§ **Required work**
Lines from the records below that contain the word "search" are to be copied out.

§ **Records for this task**
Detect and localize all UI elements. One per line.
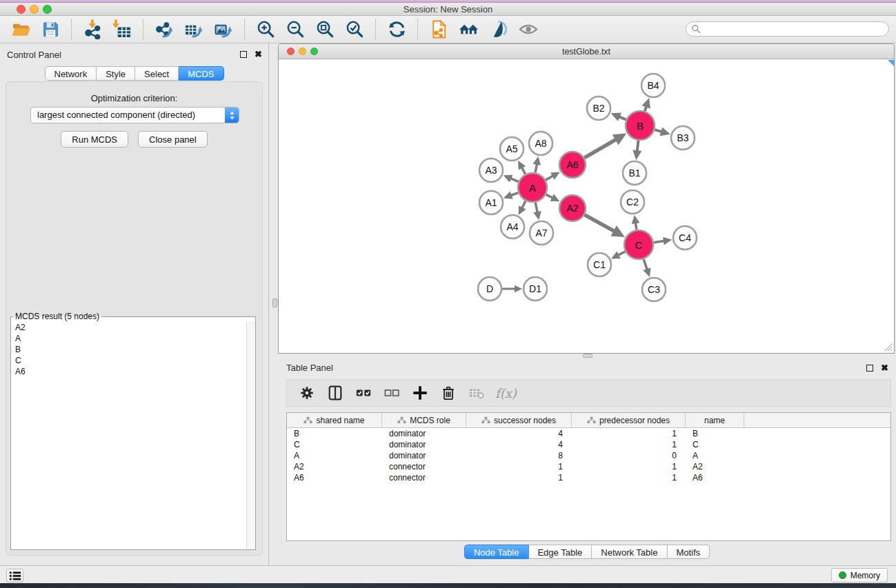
close-window-button[interactable] — [17, 5, 26, 14]
node-C[interactable]: C — [624, 230, 653, 259]
network-canvas[interactable]: AA1A2A3A4A5A6A7A8BB1B2B3B4CC1C2C3C4DD1 — [279, 60, 894, 353]
result-scrollbar[interactable] — [246, 321, 255, 549]
edge-A-A5[interactable] — [518, 161, 526, 174]
table-cell[interactable]: C — [287, 439, 382, 450]
toggle-details-button[interactable] — [516, 18, 539, 41]
delete-row-button[interactable] — [439, 383, 458, 403]
home-button[interactable] — [457, 18, 480, 41]
import-table-button[interactable] — [110, 18, 134, 41]
export-network-button[interactable] — [152, 18, 176, 41]
criterion-select[interactable]: largest connected component (directed) — [30, 107, 239, 123]
vertical-split-handle[interactable] — [272, 298, 277, 307]
tab-select[interactable]: Select — [135, 66, 179, 81]
close-table-panel-button[interactable]: ✖ — [880, 363, 889, 372]
table-cell[interactable]: B — [287, 428, 382, 439]
resize-grip-icon[interactable] — [883, 342, 893, 352]
table-row[interactable]: Cdominator41C — [287, 439, 890, 450]
edge-B-B4[interactable] — [641, 98, 650, 111]
edge-B-B3[interactable] — [655, 127, 670, 136]
import-network-button[interactable] — [81, 18, 104, 41]
node-B3[interactable]: B3 — [671, 126, 695, 150]
mcds-result-item[interactable]: C — [15, 355, 255, 366]
node-A3[interactable]: A3 — [479, 159, 503, 182]
tab-edge-table[interactable]: Edge Table — [528, 545, 592, 559]
mcds-result-item[interactable]: A6 — [15, 366, 255, 377]
node-C4[interactable]: C4 — [673, 226, 697, 250]
node-C2[interactable]: C2 — [621, 190, 644, 214]
table-cell[interactable]: A — [686, 450, 744, 461]
table-cell[interactable]: 8 — [466, 450, 572, 461]
select-all-button[interactable] — [354, 383, 373, 403]
edge-A-A2[interactable] — [546, 194, 560, 201]
node-A7[interactable]: A7 — [530, 221, 553, 245]
deselect-all-button[interactable] — [382, 383, 401, 403]
tab-style[interactable]: Style — [97, 66, 135, 81]
float-table-panel-button[interactable] — [865, 363, 874, 372]
table-cell[interactable]: dominator — [382, 450, 466, 461]
show-columns-button[interactable] — [326, 383, 345, 403]
table-cell[interactable]: A6 — [287, 472, 382, 483]
tab-mcds[interactable]: MCDS — [179, 66, 223, 81]
edge-A6-B[interactable] — [584, 134, 626, 158]
table-cell[interactable]: 1 — [466, 461, 572, 472]
node-D1[interactable]: D1 — [524, 277, 547, 301]
node-A1[interactable]: A1 — [479, 191, 503, 214]
table-cell[interactable]: dominator — [382, 439, 466, 450]
node-A4[interactable]: A4 — [501, 215, 524, 239]
function-builder-button[interactable]: f(x) — [495, 386, 517, 401]
open-session-button[interactable] — [9, 18, 32, 41]
column-header-name[interactable]: name — [686, 413, 744, 427]
network-document-button[interactable] — [427, 18, 450, 41]
window-controls[interactable] — [17, 5, 52, 14]
table-cell[interactable]: A6 — [686, 472, 744, 483]
table-cell[interactable]: A — [287, 450, 382, 461]
zoom-fit-button[interactable] — [313, 18, 337, 41]
table-cell[interactable]: 1 — [572, 461, 686, 472]
minimize-window-button[interactable] — [30, 5, 39, 14]
table-cell[interactable]: connector — [382, 461, 466, 472]
edge-B-B2[interactable] — [611, 113, 626, 121]
table-cell[interactable]: A2 — [686, 461, 744, 472]
edge-A-A3[interactable] — [504, 175, 519, 183]
run-mcds-button[interactable]: Run MCDS — [61, 131, 128, 148]
node-B2[interactable]: B2 — [587, 97, 610, 120]
tab-motifs[interactable]: Motifs — [667, 545, 710, 559]
zoom-in-button[interactable] — [254, 18, 277, 41]
edge-B-B1[interactable] — [633, 141, 641, 160]
node-B1[interactable]: B1 — [623, 161, 646, 185]
close-network-button[interactable] — [287, 48, 295, 55]
table-row[interactable]: A6connector11A6 — [287, 472, 890, 483]
network-window-titlebar[interactable]: testGlobe.txt — [279, 44, 894, 59]
maximize-window-button[interactable] — [43, 5, 52, 14]
app-titlebar[interactable]: Session: New Session — [0, 3, 896, 16]
search-field[interactable] — [686, 21, 889, 37]
mcds-result-item[interactable]: A — [15, 333, 255, 344]
table-cell[interactable]: 0 — [572, 450, 686, 461]
mcds-result-item[interactable]: A2 — [15, 322, 255, 333]
node-A[interactable]: A — [518, 173, 547, 202]
mcds-result-item[interactable]: B — [15, 344, 255, 355]
table-row[interactable]: A2connector11A2 — [287, 461, 890, 472]
node-D[interactable]: D — [478, 277, 501, 301]
tab-network-table[interactable]: Network Table — [592, 545, 667, 559]
search-input[interactable] — [686, 21, 889, 37]
column-header-predecessor-nodes[interactable]: predecessor nodes — [572, 413, 686, 427]
edge-C-C2[interactable] — [632, 215, 640, 230]
node-A8[interactable]: A8 — [529, 132, 552, 155]
export-image-button[interactable] — [212, 18, 235, 41]
edge-A-A1[interactable] — [504, 192, 519, 199]
column-header-successor-nodes[interactable]: successor nodes — [466, 413, 572, 427]
network-window-controls[interactable] — [287, 48, 318, 55]
maximize-network-button[interactable] — [310, 48, 318, 55]
node-C1[interactable]: C1 — [588, 253, 611, 276]
add-row-button[interactable] — [410, 383, 430, 403]
panel-list-button[interactable] — [6, 569, 23, 582]
node-A5[interactable]: A5 — [500, 137, 524, 161]
tab-node-table[interactable]: Node Table — [464, 545, 529, 559]
table-cell[interactable]: 1 — [466, 472, 572, 483]
table-cell[interactable]: A2 — [287, 461, 382, 472]
table-cell[interactable]: 4 — [466, 428, 572, 439]
node-A2[interactable]: A2 — [559, 195, 586, 221]
node-B4[interactable]: B4 — [641, 74, 665, 97]
horizontal-split-handle[interactable] — [583, 354, 593, 358]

§ **Answer section**
search-field[interactable] — [686, 21, 889, 37]
search-input[interactable] — [686, 21, 889, 37]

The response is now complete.